TASK INSTRUCTIONS:
Once the pictures are set aside, output all the records exactly.

DATA SHOWN:

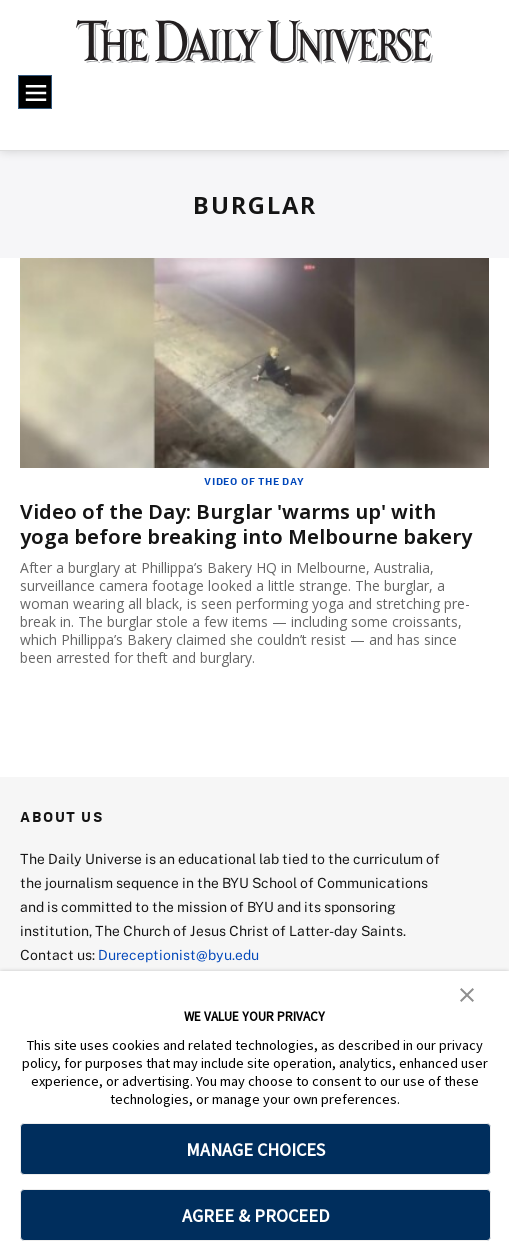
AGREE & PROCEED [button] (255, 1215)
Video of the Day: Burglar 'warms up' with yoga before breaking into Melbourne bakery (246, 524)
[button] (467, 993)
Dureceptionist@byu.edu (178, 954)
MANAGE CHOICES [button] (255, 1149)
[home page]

TASK ANSWER:
AGREE & PROCEED [button] (255, 1215)
Video of the Day: Burglar 'warms up' with yoga before breaking into Melbourne bakery (246, 524)
[button] (467, 993)
Dureceptionist@byu.edu (178, 954)
MANAGE CHOICES [button] (255, 1149)
[home page]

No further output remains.